§ **WORK REQUEST**: Make an exact copy of the entries below with the pictures removed.

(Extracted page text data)
┌──

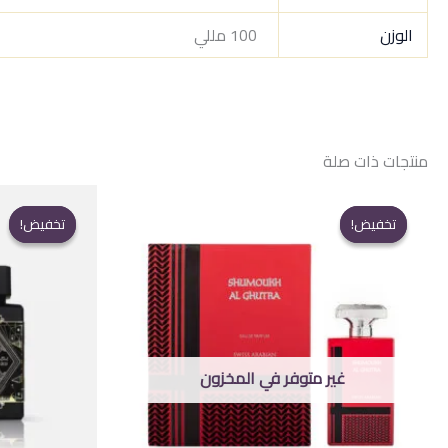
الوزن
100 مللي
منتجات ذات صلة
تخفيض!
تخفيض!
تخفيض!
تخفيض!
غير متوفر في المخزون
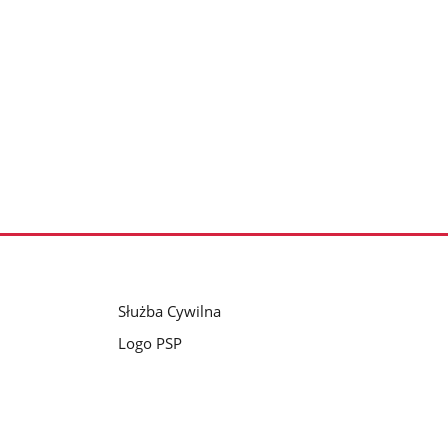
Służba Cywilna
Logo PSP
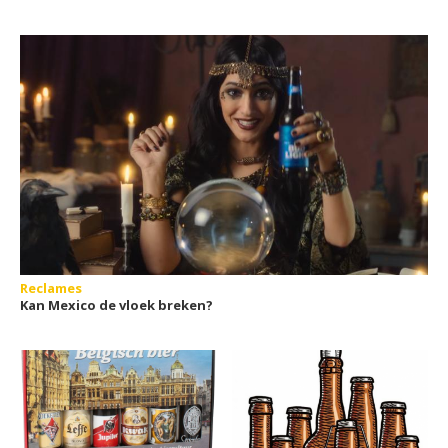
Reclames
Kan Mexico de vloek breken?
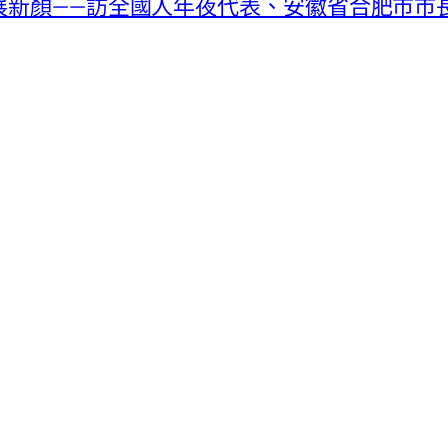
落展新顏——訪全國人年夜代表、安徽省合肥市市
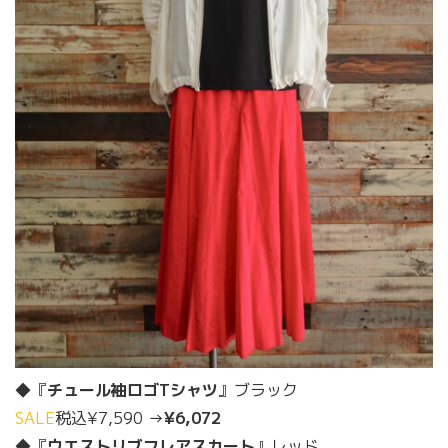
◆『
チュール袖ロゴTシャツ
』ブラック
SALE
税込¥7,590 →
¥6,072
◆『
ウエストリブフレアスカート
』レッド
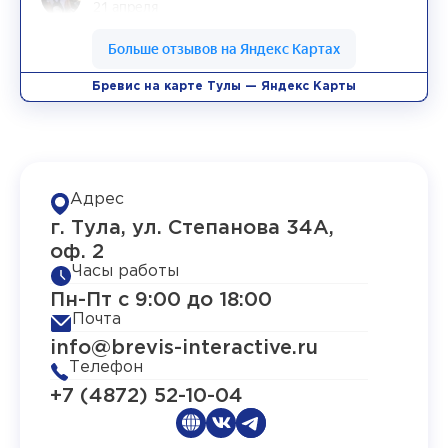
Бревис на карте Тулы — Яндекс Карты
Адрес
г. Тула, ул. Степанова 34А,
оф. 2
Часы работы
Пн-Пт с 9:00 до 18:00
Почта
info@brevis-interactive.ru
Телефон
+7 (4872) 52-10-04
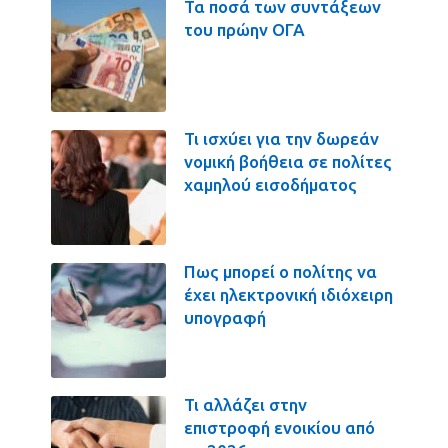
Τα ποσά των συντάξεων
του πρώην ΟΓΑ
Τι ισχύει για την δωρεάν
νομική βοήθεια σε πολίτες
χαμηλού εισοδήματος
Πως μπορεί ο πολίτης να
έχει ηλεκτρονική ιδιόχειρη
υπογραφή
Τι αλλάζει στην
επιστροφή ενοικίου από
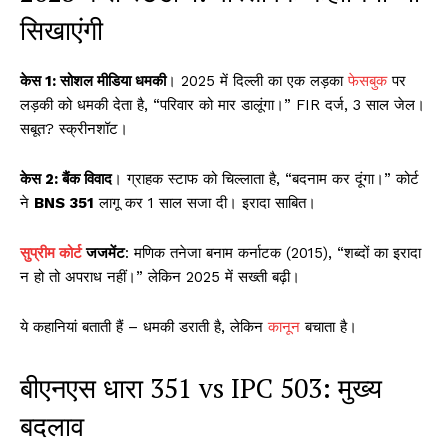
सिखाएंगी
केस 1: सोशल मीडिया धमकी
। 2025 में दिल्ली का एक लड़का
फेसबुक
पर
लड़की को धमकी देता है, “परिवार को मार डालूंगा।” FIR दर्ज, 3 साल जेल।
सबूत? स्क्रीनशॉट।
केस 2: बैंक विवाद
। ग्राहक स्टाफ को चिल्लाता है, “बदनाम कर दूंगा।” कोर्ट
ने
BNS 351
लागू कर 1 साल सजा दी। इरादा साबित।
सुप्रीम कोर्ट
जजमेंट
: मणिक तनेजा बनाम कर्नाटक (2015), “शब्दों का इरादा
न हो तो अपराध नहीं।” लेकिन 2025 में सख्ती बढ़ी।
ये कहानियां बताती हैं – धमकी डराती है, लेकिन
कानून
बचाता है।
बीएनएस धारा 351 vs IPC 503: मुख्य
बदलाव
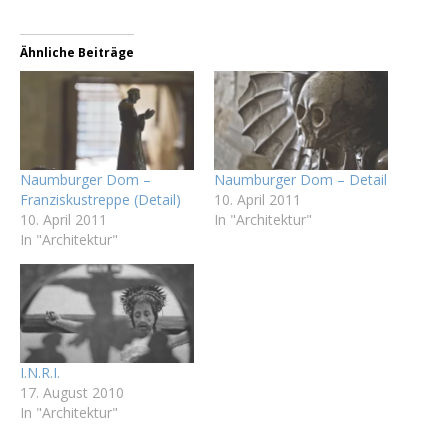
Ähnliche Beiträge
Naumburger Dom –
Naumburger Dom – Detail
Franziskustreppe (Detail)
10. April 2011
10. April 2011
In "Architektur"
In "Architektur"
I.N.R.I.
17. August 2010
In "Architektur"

└──

§ **TASK RESULT**:
الوزن
100 مللي
منتجات ذات صلة
تخفيض!
تخفيض!
تخفيض!
تخفيض!
غير متوفر في المخزون
Służba Cywilna
Logo PSP
Reclames
Kan Mexico de vloek breken?
落展新顏——訪全國人年夜代表、安徽省合肥市市
◆『
チュール袖ロゴTシャツ
』ブラック
SALE
税込¥7,590 →
¥6,072
◆『
ウエストリブフレアスカート
』レッド
Бревис на карте Тулы — Яндекс Карты
Адрес
г. Тула, ул. Степанова 34А,
оф. 2
Часы работы
Пн-Пт с 9:00 до 18:00
Почта
info@brevis-interactive.ru
Телефон
+7 (4872) 52-10-04
Τα ποσά των συντάξεων
του πρώην ΟΓΑ
Τι ισχύει για την δωρεάν
νομική βοήθεια σε πολίτες
χαμηλού εισοδήματος
Πως μπορεί ο πολίτης να
έχει ηλεκτρονική ιδιόχειρη
υπογραφή
Τι αλλάζει στην
επιστροφή ενοικίου από
सिखाएंगी
केस 1: सोशल मीडिया धमकी
। 2025 में दिल्ली का एक लड़का
फेसबुक
पर
लड़की को धमकी देता है, “परिवार को मार डालूंगा।” FIR दर्ज, 3 साल जेल।
सबूत? स्क्रीनशॉट।
केस 2: बैंक विवाद
। ग्राहक स्टाफ को चिल्लाता है, “बदनाम कर दूंगा।” कोर्ट
ने
BNS 351
लागू कर 1 साल सजा दी। इरादा साबित।
सुप्रीम कोर्ट
जजमेंट
: मणिक तनेजा बनाम कर्नाटक (2015), “शब्दों का इरादा
न हो तो अपराध नहीं।” लेकिन 2025 में सख्ती बढ़ी।
ये कहानियां बताती हैं – धमकी डराती है, लेकिन
कानून
बचाता है।
बीएनएस धारा 351 vs IPC 503: मुख्य
बदलाव
Ähnliche Beiträge
Naumburger Dom –
Naumburger Dom – Detail
Franziskustreppe (Detail)
10. April 2011
10. April 2011
In "Architektur"
In "Architektur"
I.N.R.I.
17. August 2010
In "Architektur"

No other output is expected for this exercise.